Closer, but still no.

God I wish.

THERE we go.
Basil Rathbone, one of the most classy and dignified actors of his time, submits to us his candidate, a toad – J. Thaddeus Toad of Kenneth Grahame’s “The Wind in the Willows” to be precise – and he begins to tell us of his exploits.
Now here’s where I have to confess something. I normally make it a point to read the original stories that certain Disney films were based on and compare the two, just for fun if anything.
As of this review, I have never actually read “The Wind in the Willows”.
…Or rather I DID try to read it, but much like The Hobbit I was bored senseless.
To be fair, I was a small kid when I discovered that book at my library, but at least with The Hobbit I made to where Bilbo meets Gollum before giving up. With Wind in the Willows I couldn’t even get past the first chapter! From what I’ve gathered Toad isn’t even the central character of the story; it’s about Mole leaving his home for the first time and meeting him and Rat and Badger and a bunch of random stuff happening to him. The part with Toad and his motor mania getting the better of him, the part that everybody remembers regardless of whether or not they’ve picked up the book? That doesn’t happen until long past the halfway point, and it isn’t the main focus of the story. And unfortunately due to my limited knowledge, you’ll have to make do without a thoroughly detailed comparison of the book and the short for this review.
Well don’t everybody celebrate all at once!
Toad (Eric Blore), the richest animal living in the countryside, is a slave to fads and always ready for an adventure regardless of the cost. His wanton ways attract many fair-weather friends, but the three closest to him are the frugal Angus McBadger –

Get it? He’s Scottish so he’s a pennypincher!
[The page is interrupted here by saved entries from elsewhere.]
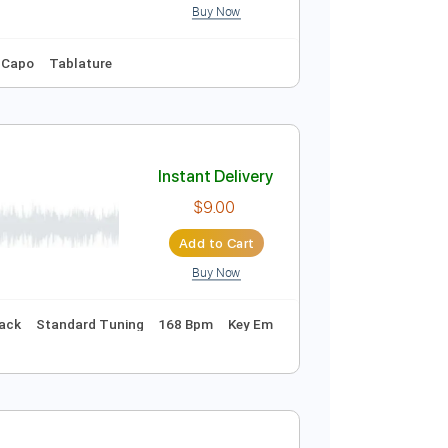
Buy Now
Guitar Pro
 Tuning
82 Bpm
No Capo
Tablature
Instant Delivery
$4.99
Add to Cart
Buy Now
o-Synced
No Capo
Tablature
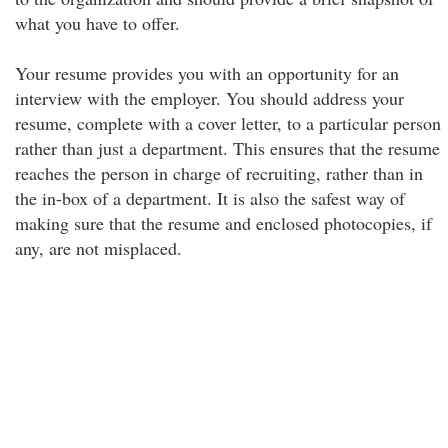
what you have to offer.
Your resume provides you with an opportunity for an
interview with the employer. You should address your
resume, complete with a cover letter, to a particular person
rather than just a department. This ensures that the resume
reaches the person in charge of recruiting, rather than in
the in-box of a department. It is also the safest way of
making sure that the resume and enclosed photocopies, if
any, are not misplaced.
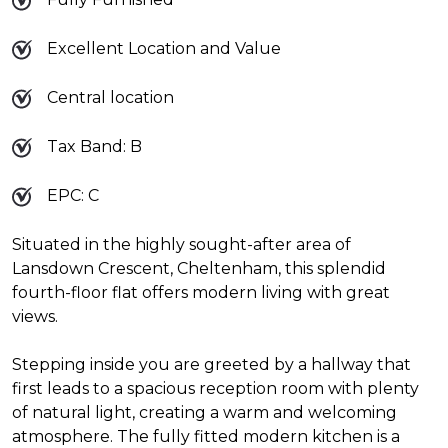
Excellent Location and Value
Central location
Tax Band: B
EPC: C
Situated in the highly sought-after area of
Lansdown Crescent, Cheltenham, this splendid
fourth-floor flat offers modern living with great
views.
Stepping inside you are greeted by a hallway that
first leads to a spacious reception room with plenty
of natural light, creating a warm and welcoming
atmosphere. The fully fitted modern kitchen is a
They don’t do humor like they did the 40’s anymore…and I’m glad.
– the kind and gentle Mole –

– who I swear they just recolored yellow and gave him a red t-shirt and Sterling Holloway’s voice when they made Winnie the Pooh, Still, really cute though.
– and a water rat simply called Rat, which always confused me because he looks nothing like a rat.

This is a rat.

These are rats.

And this is a rat (despite what he wants you to think).

THIS is Basil of Baker Street’s country cousin, but no less uptight.
In the middle of afternoon tea, Rat receives a letter from a postman – a human postman. A human postman that’s drawn to the real-life scale of an actual human. This is another thing I find strange about The Wind in the Willows; in nearly all the adaptations, the animals act and wear clothes like humans but retain their natural size and co-habit the world with human beings and nobody questions it. Am I the only one who found this weird?
Then again, this does take place in England, the one country where nobody seems to give a damn about unusual happenings, no matter how fantastical. Polite marmalade-eating bear taking up residence with a family of four? How quaint. Werewolves running around the park? It’s only some hooligans causing trouble. Young virgins losing blood after the eccentric foreign count moves in next door? Nothing odd going on here. Flying cars and kids disappearing into train platforms carrying owls and magic wands? Just your average Monday. I’m surprised that none of these films have had weather forecasts that go like this –

“Good morning Little Hangleton! Today we have our usual torrential downpour, though it should clear up by the afternoon and leave the rest of the day partly cloudy with a chance of nannies. Now over to Wayne for sports.”